You see, the 1980's Wall Street-esque tone of "never assume anything" seems to have forgotten about a little thing called inductive logic. Inductive logic is the thought process that says, "everything I know supports this conclusion, though I have no direct proof that my conclusion is correct." For example, you use inductive logic everyday to assume that your coffee will be hot, or that your chair won't shatter into a thousand pieces when you sit on it. Every day you sit in your chair, and every day it supports your weight. But there's absolutely no way that you can guarantee the chair will not break the next time you sit in it. And yet, you don't live in fear of your chair, testing it every day with slight touches and pushes before you sit in it (and of course, that would only be perpetuating your assumption anyway, as the chair could still break after you've run your "tests"); you sit your arse in it and move on with your life.
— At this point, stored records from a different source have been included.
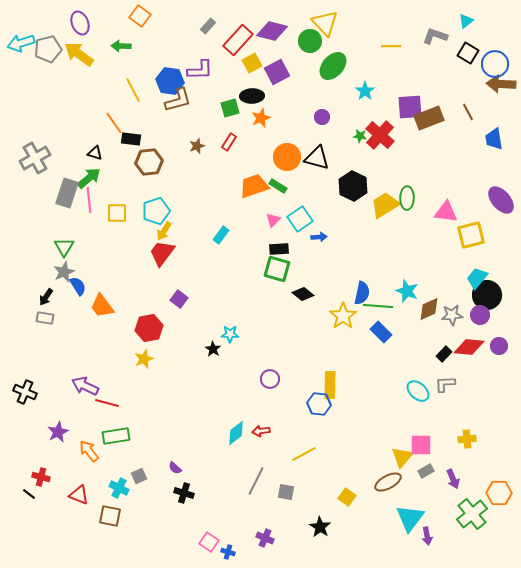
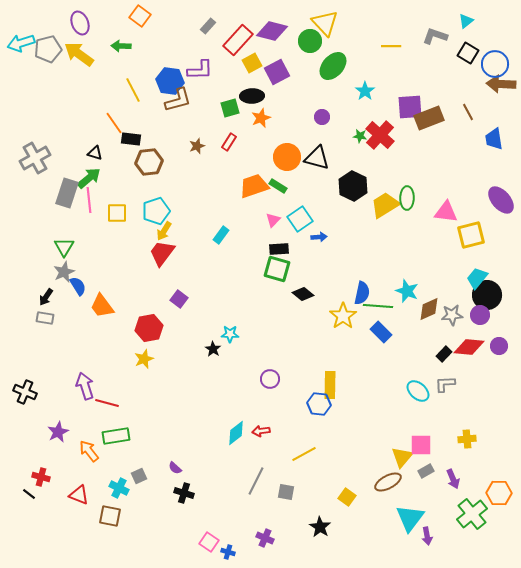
purple arrow at (85, 386): rotated 48 degrees clockwise
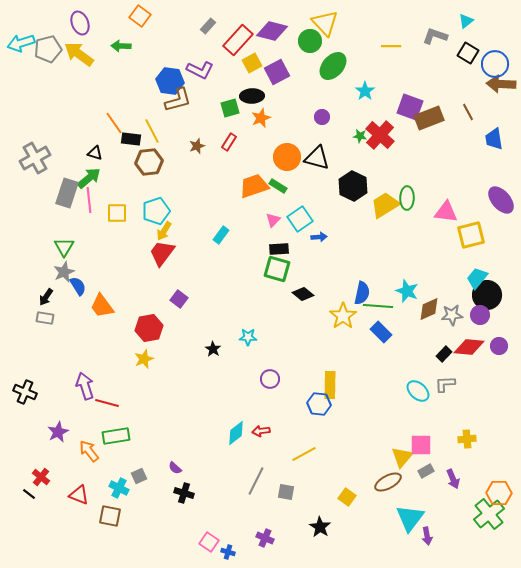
purple L-shape at (200, 70): rotated 28 degrees clockwise
yellow line at (133, 90): moved 19 px right, 41 px down
purple square at (410, 107): rotated 24 degrees clockwise
cyan star at (230, 334): moved 18 px right, 3 px down
red cross at (41, 477): rotated 24 degrees clockwise
green cross at (472, 514): moved 17 px right
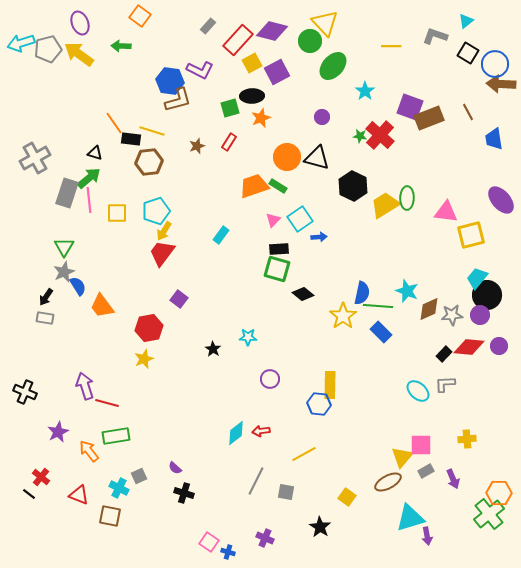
yellow line at (152, 131): rotated 45 degrees counterclockwise
cyan triangle at (410, 518): rotated 36 degrees clockwise
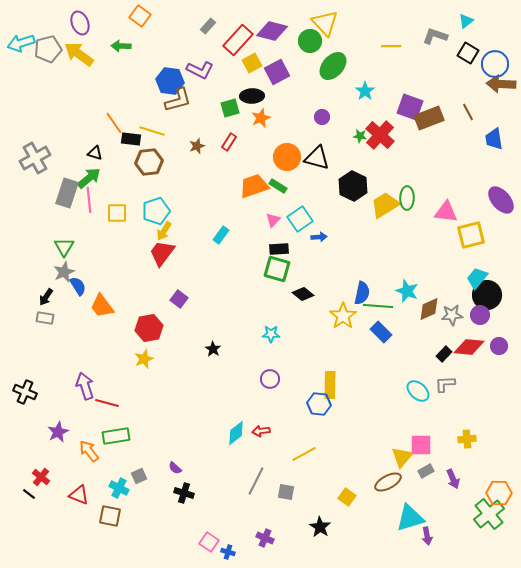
cyan star at (248, 337): moved 23 px right, 3 px up
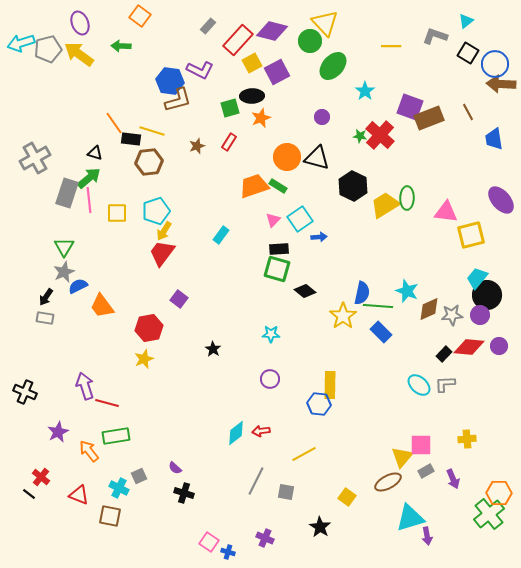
blue semicircle at (78, 286): rotated 84 degrees counterclockwise
black diamond at (303, 294): moved 2 px right, 3 px up
cyan ellipse at (418, 391): moved 1 px right, 6 px up
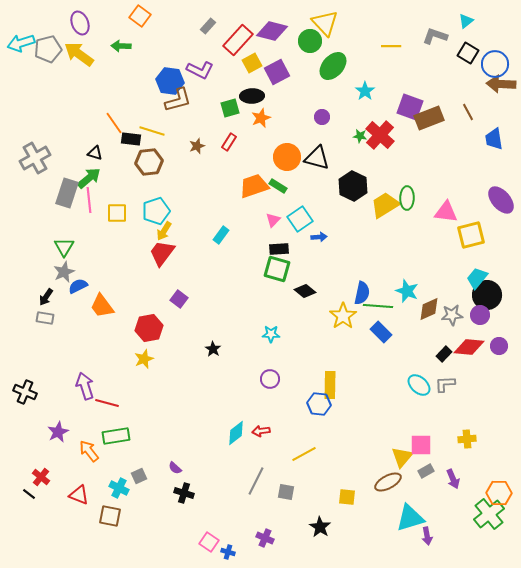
yellow square at (347, 497): rotated 30 degrees counterclockwise
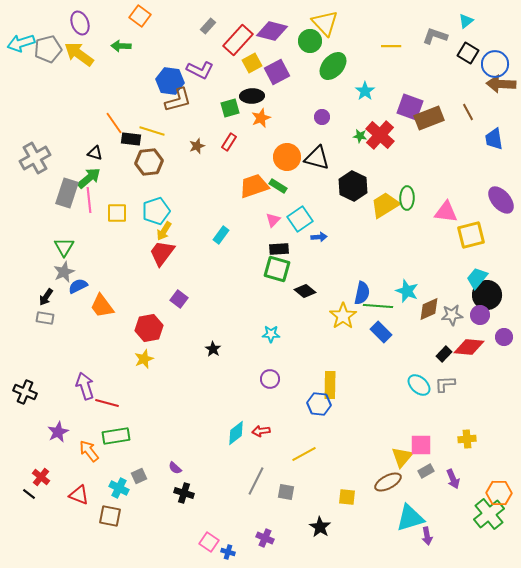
purple circle at (499, 346): moved 5 px right, 9 px up
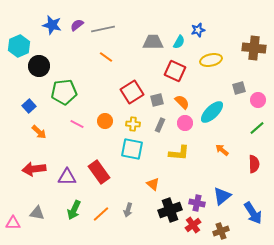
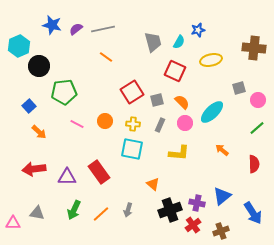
purple semicircle at (77, 25): moved 1 px left, 4 px down
gray trapezoid at (153, 42): rotated 75 degrees clockwise
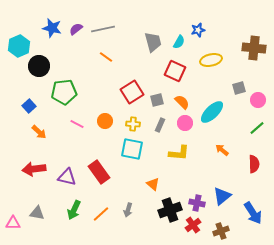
blue star at (52, 25): moved 3 px down
purple triangle at (67, 177): rotated 12 degrees clockwise
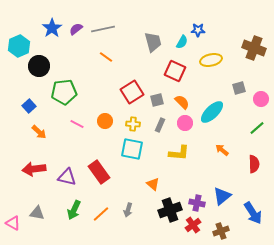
blue star at (52, 28): rotated 24 degrees clockwise
blue star at (198, 30): rotated 16 degrees clockwise
cyan semicircle at (179, 42): moved 3 px right
brown cross at (254, 48): rotated 15 degrees clockwise
pink circle at (258, 100): moved 3 px right, 1 px up
pink triangle at (13, 223): rotated 28 degrees clockwise
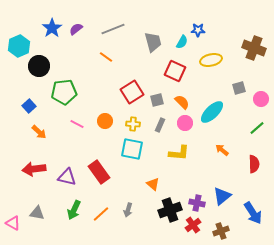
gray line at (103, 29): moved 10 px right; rotated 10 degrees counterclockwise
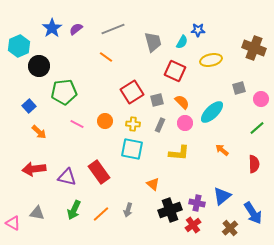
brown cross at (221, 231): moved 9 px right, 3 px up; rotated 21 degrees counterclockwise
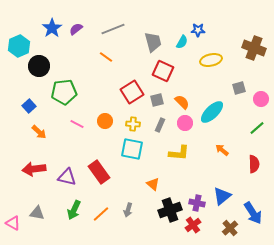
red square at (175, 71): moved 12 px left
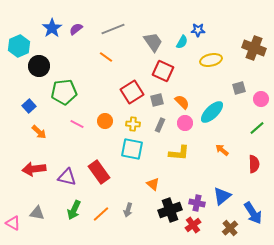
gray trapezoid at (153, 42): rotated 20 degrees counterclockwise
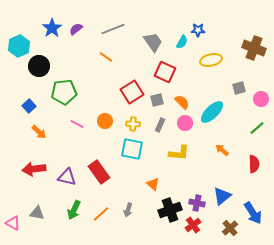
red square at (163, 71): moved 2 px right, 1 px down
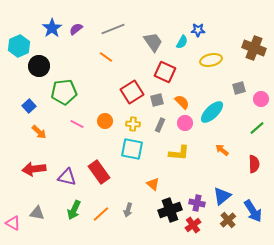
blue arrow at (253, 213): moved 2 px up
brown cross at (230, 228): moved 2 px left, 8 px up
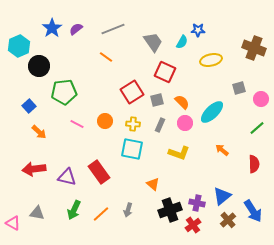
yellow L-shape at (179, 153): rotated 15 degrees clockwise
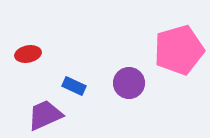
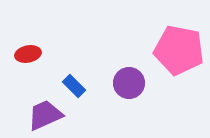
pink pentagon: rotated 27 degrees clockwise
blue rectangle: rotated 20 degrees clockwise
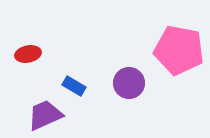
blue rectangle: rotated 15 degrees counterclockwise
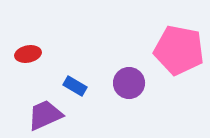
blue rectangle: moved 1 px right
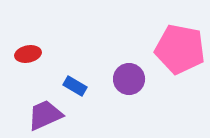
pink pentagon: moved 1 px right, 1 px up
purple circle: moved 4 px up
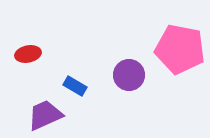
purple circle: moved 4 px up
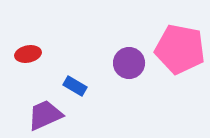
purple circle: moved 12 px up
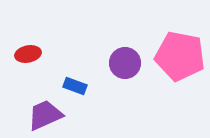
pink pentagon: moved 7 px down
purple circle: moved 4 px left
blue rectangle: rotated 10 degrees counterclockwise
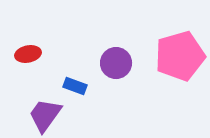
pink pentagon: rotated 27 degrees counterclockwise
purple circle: moved 9 px left
purple trapezoid: rotated 30 degrees counterclockwise
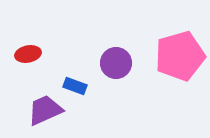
purple trapezoid: moved 5 px up; rotated 30 degrees clockwise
Need another one? You constantly assume that Earth's gravitational pull will remain constant, and yet your only basis for making that assumption is, "that's the way it's always been". Most people, including myself, have absolutely no idea how or why gravity works, but we have no choice but to assume that it will work, because we wouldn't be able to exist in this state without it. Assumptions, whether large or small, are what allow you to move on with your life, and get to the issues that you know require your attention and critical thinking.
So don't get on poor Ronnie from Accounting when he assumes something. Sure, you could ask him what line of inductive logic he used to come to his assumption; but if you're actually going to tell him not to "assume" anything in life, then make sure that the next thing you divulge to him is your plan of action for when the Earth's gravity stops functioning and we all start floating uncontrollably into the atmosphere.